Auswahl der interviewten Personen

Frage:

Das Forschungsinteresse war auf vielfältigste Möglichkeiten ausgerichtet, ein langes, engagiertes Leben zu führen. Wie kommt eine solche Vielfalt zustande?

Antwort:

Unsere Antworten stützen sich auf die Befragung von 50 Personen; Repräsentativität beanspruchen sie nicht. Sie loten den Raum der Möglichkeiten aus, in dem sich in unserem Lande zwischen 1960 und heute eine Arbeits- und Beziehungsbiographie entfaltete. Sie schliessen unterschiedliche soziale Schichten und Berufsgruppen, aber auch die verschiedenen Regionen der Deutschschweiz ein. Zugewanderte nehmen sie ebenso ins Visier wie Einheimische, aber auch das Spektrum aller möglichen Bildungs- und Ausbildungswege – ohne berufliche Ausbildung nach Ende der Schulpflicht bis zum Universitätsabschluss. In diesen Lebenswegen manifestiert sich die soziale Mobilität unseres Untersuchungszeitraumes: Wir trafen auf 70jährige mit Doktortitel, die sich als Zwanzigjährige mit einem Berufslehrabschluss auf den Weg machten. Selbstverständlich gehört in dieser historischen Phase auch sozialer Abstieg zur Realität, zum Beispiel als Folge des Bedeutungsverlustes ganzer Industriebranchen wie der Textilwirtschaft. Auch Absteiger gehören zu unserer Auswahl.

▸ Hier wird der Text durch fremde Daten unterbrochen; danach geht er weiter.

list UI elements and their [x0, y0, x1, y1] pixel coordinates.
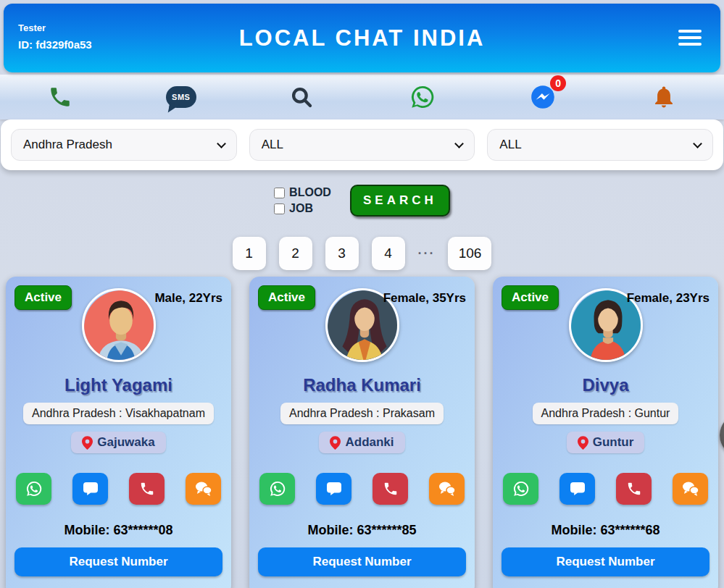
pagination: 1 2 3 4 ··· 106	[0, 237, 724, 270]
state-select[interactable]: Andhra Pradesh	[11, 129, 237, 161]
profile-cards: Active Male, 22Yrs Light Yaga	[0, 277, 724, 588]
profile-name: Radha Kumari	[258, 375, 466, 395]
city-pill: Addanki	[319, 432, 404, 453]
user-id: ID: fd329f0a53	[18, 38, 92, 51]
mobile-number: Mobile: 63******85	[258, 523, 466, 538]
call-button[interactable]	[373, 473, 408, 505]
profile-card: Active Female, 35Yrs Radha Ku	[249, 277, 475, 588]
page-title: LOCAL CHAT INDIA	[239, 25, 486, 51]
sms-label: SMS	[172, 93, 190, 101]
chat-button[interactable]	[72, 473, 108, 505]
menu-icon[interactable]	[678, 30, 702, 46]
chevron-down-icon	[454, 139, 464, 148]
card-header: Active Female, 23Yrs	[502, 284, 710, 369]
profile-name: Light Yagami	[14, 375, 222, 395]
avatar	[82, 288, 156, 362]
search-row: BLOOD JOB SEARCH	[0, 185, 724, 217]
chevron-down-icon	[693, 139, 702, 148]
whatsapp-icon[interactable]	[407, 81, 438, 113]
page-button-1[interactable]: 1	[233, 237, 266, 270]
gender-age: Male, 22Yrs	[154, 291, 222, 306]
profile-card: Active Female, 23Yrs Divya	[493, 277, 718, 588]
blood-checkbox[interactable]	[274, 188, 285, 198]
location-pin-icon	[82, 436, 93, 450]
sms-icon[interactable]: SMS	[165, 81, 197, 113]
action-buttons	[16, 473, 221, 505]
city-pill: Guntur	[567, 432, 645, 453]
profile-card: Active Male, 22Yrs Light Yaga	[6, 277, 231, 588]
status-badge: Active	[258, 285, 315, 310]
category-select-value: ALL	[499, 138, 521, 152]
phone-icon[interactable]	[44, 81, 76, 113]
city-name: Guntur	[593, 435, 634, 450]
whatsapp-button[interactable]	[16, 473, 51, 505]
search-icon[interactable]	[286, 81, 317, 113]
page-button-last[interactable]: 106	[448, 237, 491, 270]
page-button-2[interactable]: 2	[279, 237, 312, 270]
job-checkbox-row[interactable]: JOB	[274, 202, 331, 215]
call-button[interactable]	[129, 473, 165, 505]
chat-button[interactable]	[559, 473, 595, 505]
user-info: Tester ID: fd329f0a53	[18, 22, 92, 51]
profile-name: Divya	[502, 375, 710, 395]
mobile-number: Mobile: 63******08	[14, 523, 222, 538]
group-chat-button[interactable]	[673, 473, 708, 505]
city-name: Gajuwaka	[97, 435, 154, 450]
chat-button[interactable]	[316, 473, 351, 505]
messenger-icon[interactable]: 0	[527, 81, 559, 113]
pagination-ellipsis: ···	[418, 246, 436, 261]
page-button-3[interactable]: 3	[325, 237, 359, 270]
job-label: JOB	[289, 202, 313, 215]
location-pill: Andhra Pradesh : Visakhapatnam	[23, 403, 214, 424]
location-pin-icon	[578, 436, 588, 450]
bell-icon[interactable]	[648, 81, 680, 113]
whatsapp-button[interactable]	[259, 473, 295, 505]
group-chat-button[interactable]	[186, 473, 221, 505]
location-pin-icon	[330, 436, 341, 450]
city-pill: Gajuwaka	[71, 432, 165, 453]
call-button[interactable]	[616, 473, 652, 505]
page-button-4[interactable]: 4	[372, 237, 405, 270]
filter-checkboxes: BLOOD JOB	[274, 186, 331, 215]
request-number-button[interactable]: Request Number	[502, 547, 710, 576]
category-select[interactable]: ALL	[487, 129, 713, 161]
whatsapp-button[interactable]	[503, 473, 538, 505]
icon-toolbar: SMS 0	[0, 75, 724, 119]
gender-age: Female, 35Yrs	[383, 291, 466, 306]
status-badge: Active	[14, 285, 72, 310]
state-select-value: Andhra Pradesh	[23, 138, 112, 152]
request-number-button[interactable]: Request Number	[258, 547, 466, 576]
city-name: Addanki	[345, 435, 394, 450]
user-name: Tester	[18, 22, 92, 33]
gender-age: Female, 23Yrs	[627, 291, 710, 306]
location-pill: Andhra Pradesh : Prakasam	[280, 403, 444, 424]
location-pill: Andhra Pradesh : Guntur	[533, 403, 679, 424]
filter-panel: Andhra Pradesh ALL ALL	[1, 119, 723, 170]
request-number-button[interactable]: Request Number	[14, 547, 222, 576]
district-select-value: ALL	[262, 138, 283, 152]
messenger-badge: 0	[550, 75, 566, 91]
chevron-down-icon	[217, 139, 226, 148]
search-button[interactable]: SEARCH	[350, 185, 450, 217]
action-buttons	[503, 473, 708, 505]
card-header: Active Male, 22Yrs	[14, 284, 222, 369]
app-header: Tester ID: fd329f0a53 LOCAL CHAT INDIA	[4, 4, 720, 72]
card-header: Active Female, 35Yrs	[258, 284, 466, 369]
status-badge: Active	[502, 285, 559, 310]
sms-bubble: SMS	[166, 86, 196, 108]
group-chat-button[interactable]	[429, 473, 465, 505]
blood-checkbox-row[interactable]: BLOOD	[274, 186, 331, 199]
job-checkbox[interactable]	[274, 203, 285, 214]
mobile-number: Mobile: 63******68	[502, 523, 710, 538]
district-select[interactable]: ALL	[249, 129, 475, 161]
blood-label: BLOOD	[289, 186, 331, 199]
action-buttons	[259, 473, 465, 505]
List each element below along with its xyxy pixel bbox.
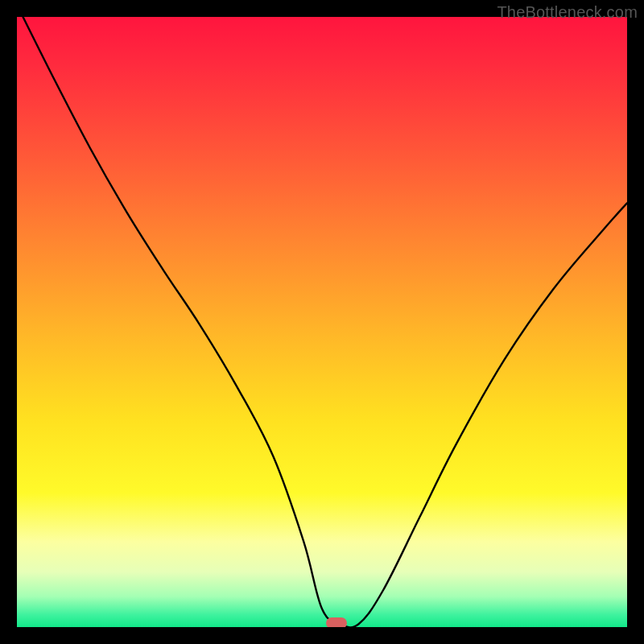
curve-svg [17, 17, 627, 627]
optimum-marker [326, 617, 347, 627]
watermark-text: TheBottleneck.com [497, 3, 638, 22]
chart-frame: TheBottleneck.com [0, 0, 644, 644]
plot-area [17, 17, 627, 627]
bottleneck-curve [17, 17, 627, 627]
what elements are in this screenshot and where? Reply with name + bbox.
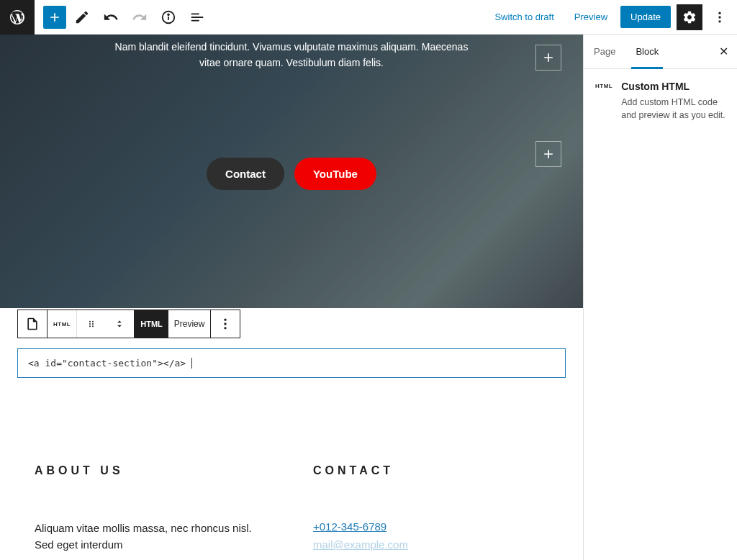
redo-icon[interactable] — [127, 4, 153, 30]
svg-point-9 — [92, 323, 94, 325]
update-button[interactable]: Update — [620, 6, 671, 28]
drag-handle-icon[interactable] — [76, 310, 105, 338]
svg-point-4 — [718, 16, 720, 18]
contact-email-link[interactable]: mail@example.com — [313, 538, 548, 551]
svg-point-13 — [225, 322, 227, 325]
toolbar-right-group: Switch to draft Preview Update — [487, 4, 737, 30]
info-icon[interactable] — [155, 4, 181, 30]
block-description: Add custom HTML code and preview it as y… — [621, 96, 725, 122]
contact-phone-link[interactable]: +012-345-6789 — [313, 520, 548, 533]
svg-point-6 — [89, 321, 91, 322]
svg-point-3 — [718, 12, 720, 14]
editor-canvas[interactable]: Nam blandit eleifend tincidunt. Vivamus … — [0, 35, 583, 560]
add-block-appender-mid[interactable] — [535, 141, 561, 167]
move-controls[interactable] — [105, 310, 134, 338]
block-more-icon[interactable] — [211, 310, 240, 338]
edit-tool-icon[interactable] — [69, 4, 95, 30]
toolbar-left-group — [35, 4, 210, 30]
contact-heading[interactable]: CONTACT — [313, 464, 548, 477]
lower-content: ABOUT US Aliquam vitae mollis massa, nec… — [0, 378, 583, 556]
more-options-icon[interactable] — [708, 4, 731, 30]
youtube-button[interactable]: YouTube — [294, 158, 376, 190]
about-column: ABOUT US Aliquam vitae mollis massa, nec… — [35, 464, 270, 556]
contact-column: CONTACT +012-345-6789 mail@example.com — [313, 464, 548, 556]
svg-point-8 — [89, 323, 91, 325]
svg-point-11 — [92, 325, 94, 327]
svg-point-2 — [168, 14, 169, 15]
undo-icon[interactable] — [98, 4, 124, 30]
hero-buttons: Contact YouTube — [207, 158, 376, 190]
tab-block[interactable]: Block — [625, 35, 669, 68]
block-title: Custom HTML — [621, 81, 725, 92]
svg-point-14 — [225, 327, 227, 329]
settings-button[interactable] — [677, 4, 702, 30]
svg-point-10 — [89, 325, 91, 327]
settings-sidebar: Page Block ✕ HTML Custom HTML Add custom… — [583, 35, 737, 560]
parent-block-icon[interactable] — [18, 310, 47, 338]
wordpress-logo[interactable] — [0, 0, 35, 35]
add-block-button[interactable] — [43, 6, 66, 29]
block-toolbar: HTML HTML Preview — [17, 310, 566, 338]
text-cursor — [186, 358, 192, 369]
sidebar-body: HTML Custom HTML Add custom HTML code an… — [584, 69, 737, 133]
contact-button[interactable]: Contact — [207, 158, 284, 190]
block-type-icon[interactable]: HTML — [48, 310, 76, 338]
block-icon: HTML — [595, 81, 612, 89]
switch-to-draft-button[interactable]: Switch to draft — [487, 7, 561, 27]
hero-text[interactable]: Nam blandit eleifend tincidunt. Vivamus … — [115, 39, 469, 71]
svg-point-7 — [92, 321, 94, 322]
close-sidebar-icon[interactable]: ✕ — [710, 45, 737, 58]
svg-point-5 — [718, 20, 720, 22]
about-text[interactable]: Aliquam vitae mollis massa, nec rhoncus … — [35, 520, 270, 553]
add-block-appender-top[interactable] — [535, 45, 561, 71]
outline-icon[interactable] — [184, 4, 210, 30]
tab-page[interactable]: Page — [584, 35, 625, 68]
html-code-input[interactable]: <a id="contact-section"></a> — [17, 348, 566, 378]
top-toolbar: Switch to draft Preview Update — [0, 0, 737, 35]
about-heading[interactable]: ABOUT US — [35, 464, 270, 477]
preview-tab[interactable]: Preview — [168, 310, 211, 338]
hero-section: Nam blandit eleifend tincidunt. Vivamus … — [0, 35, 583, 308]
sidebar-tabs: Page Block ✕ — [584, 35, 737, 69]
preview-button[interactable]: Preview — [567, 7, 615, 27]
html-tab[interactable]: HTML — [135, 310, 168, 338]
svg-point-12 — [225, 319, 227, 321]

Die Projektbeteiligten hatten sich immer wieder mit der Vermutung auseinanderzusetzen, lange Engagierte seien in aller Regel beruflich Privilegierte. Das herrschende Narrativ sieht vorwiegend «Berufene» wie Künstler*innen, Anwält*innen, Politiker und Beratende mit 70 noch im Erwerbsleben. Gern stellt man sich Personen mit glänzendem Leben als lang tätig vor. Oder am andern Ende des Spektrums bedauernswerte Arme (vor allem Frauen), die mit Altersrente und Ergänzungsleistungen auf keinen grünen Zweig kommen und sich etwas Butter aufs Brot zuverdienen müssen.

Die schweizerische Arbeitskräfte-Erhebung SAKE lehrt uns, dass in der Berufsgruppe «Landwirte und Gärtner» am längsten Erwerbsarbeit geleistet wird. Also in einem Bereich, wo Körpereinsatz unerlässlich ist. Das spricht klar gegen das Narrativ vom körperlichen Verschleiss, der in den Ruhestand zwingt. Fakt ist, belegt durch die AHV- Statistik, dass Frauen die Arbeitswelt öfter vor der offiziellen Verrentung verlassen und seltener als Männer jenseits von 64 noch Erwerbsarbeit leisten.

Die Frage, ob im Projekt – trotz sorgfältigem Einbezug etlicher Personen mit geringem Einkommen und wenig formaler Bildung – einfach vom Schicksal Begünstigte in den Fokus gerieten, war oft auch Thema interner Diskussionen unter den Forschenden. Ein Fazit ist, dass vieles im Lauf eines Lebens zufällig passiert; unerwartete Wendungen ereignen sich in einfachen Verhältnissen wie an der Goldküste. Es läuft definitiv kein mechanisches soziales Programm ab.

Ein anderes Fazit könnte lauten: Die Interviewten sind wirklich privilegiert. Weil sie mit über 70 zufrieden tätig sind und gern davon erzählen.